Another theme repeatedly sounded as the conference concluded was the power of effectively framing the argument to advance diversity. Some panelists suggested diversity furthers democracy by advancing pluralism over exclusivity, while others encouraged a broad view of the concept that encompasses not only race and ethnicity but also gender, class and sexuality.

During the conference’s last panel, participants looked forward, exploring steps to sustain and institutionalize significant changes and collaborative efforts. Kati Haycock, president of The Education Trust, armed with alarming statistics, highlighted the disparity in graduation rates among institutions within their own peer groups. Haycock also convincingly demonstrated that institutional financial aid is often used to promote selectivity over diversity with the objective of improving college rankings. “Financial aid is not going to those most in need,” she said. “Poor lottery ticket buyers are supporting middle-class students in achieving a college education.”

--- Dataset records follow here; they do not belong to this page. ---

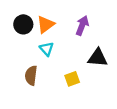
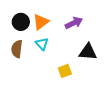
purple arrow: (82, 26) -> (74, 23), turned 42
brown semicircle: (31, 75) -> (17, 49), moved

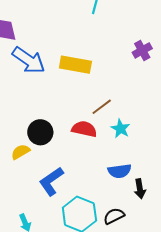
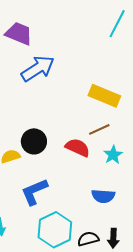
blue arrow: (29, 60) -> (38, 68), turned -80
yellow rectangle: (75, 65) -> (104, 96), moved
black arrow: (140, 189) -> (113, 238), moved

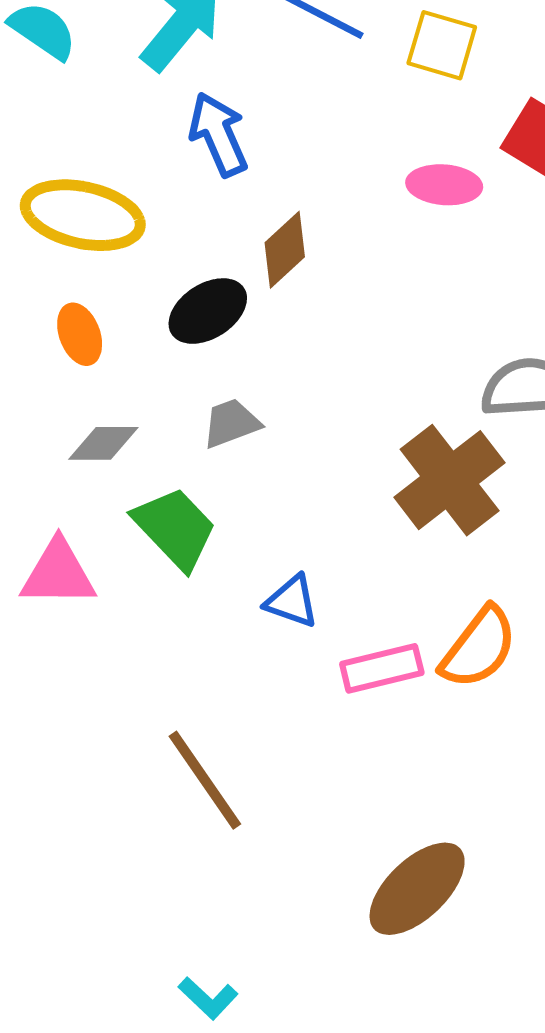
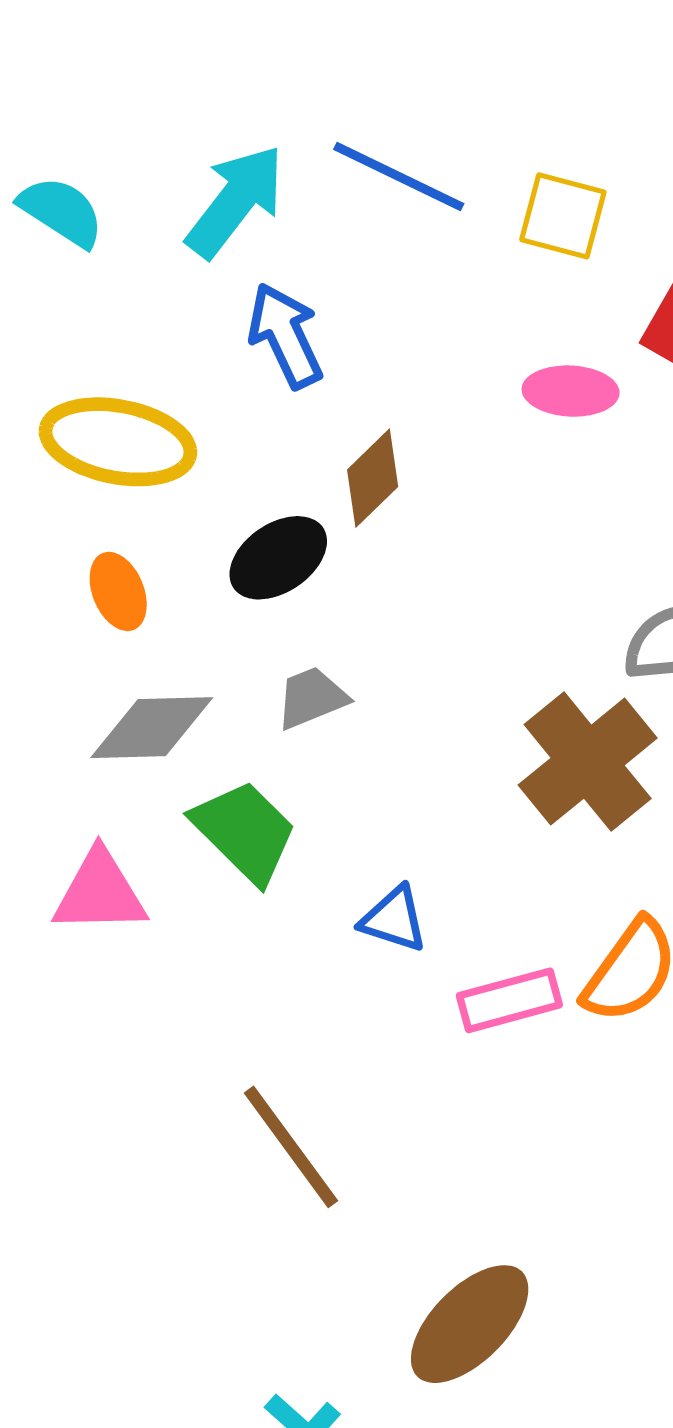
gray diamond: (103, 443) -> (152, 728), size x1.4
brown ellipse: (417, 889) -> (470, 1324), moved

Panel members argued in favor of developing systems of accountability within government and academia. Susan Sturm, the Center’s director, pulled together the conference proceedings with the framework of an architecture of inclusion to sustain and scale up local innovation and provide democratic accountability.

Founded in 2007, the Center for Institutional and Social Change has become a facilitator of innovation and collaboration for scholars, practitioners and students striving to address structural inequality through institutional transformation. Housed at Columbia Law School and begun as a pilot collaboration with the NAACP Legal Defense and Educational Fund (LDF), the overarching goal of the Center is to develop new frameworks, strategies, roles and institutions for effective institutional and social change directed at addressing structural inequality and achieving inclusive institutions.

Columbia Law School, founded in 1858, stands at the forefront of legal education and of the law in a global society. Columbia Law School joins traditional strengths in international and comparative law, constitutional law, administrative law, business law and human rights law with pioneering work in the areas of intellectual property, digital technology, sexuality and gender, criminal and environmental law.